Exercise goal.
Go through the records line by line. Report how many lines contain "Conocimiento", with nothing else.

Extracted data.
━━━━━━━━━━━━━━━━━━━━
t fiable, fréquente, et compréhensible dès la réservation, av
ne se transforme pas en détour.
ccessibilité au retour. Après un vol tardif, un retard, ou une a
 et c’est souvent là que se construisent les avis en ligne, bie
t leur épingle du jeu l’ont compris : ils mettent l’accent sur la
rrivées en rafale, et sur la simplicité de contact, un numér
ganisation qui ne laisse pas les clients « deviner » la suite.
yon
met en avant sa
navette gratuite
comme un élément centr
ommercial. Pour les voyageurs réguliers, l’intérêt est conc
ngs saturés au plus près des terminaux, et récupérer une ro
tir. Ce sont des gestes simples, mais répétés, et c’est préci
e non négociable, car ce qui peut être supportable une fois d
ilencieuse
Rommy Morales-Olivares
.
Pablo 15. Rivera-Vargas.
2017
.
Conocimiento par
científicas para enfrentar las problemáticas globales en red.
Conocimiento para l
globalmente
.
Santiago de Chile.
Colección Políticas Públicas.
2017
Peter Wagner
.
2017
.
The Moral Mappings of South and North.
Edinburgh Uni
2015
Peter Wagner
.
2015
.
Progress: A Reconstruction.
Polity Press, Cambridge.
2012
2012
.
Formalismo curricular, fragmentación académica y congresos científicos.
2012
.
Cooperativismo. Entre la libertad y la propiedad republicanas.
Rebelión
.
━━━━━━━━━━━━━━━━━━━━
Written answer.
2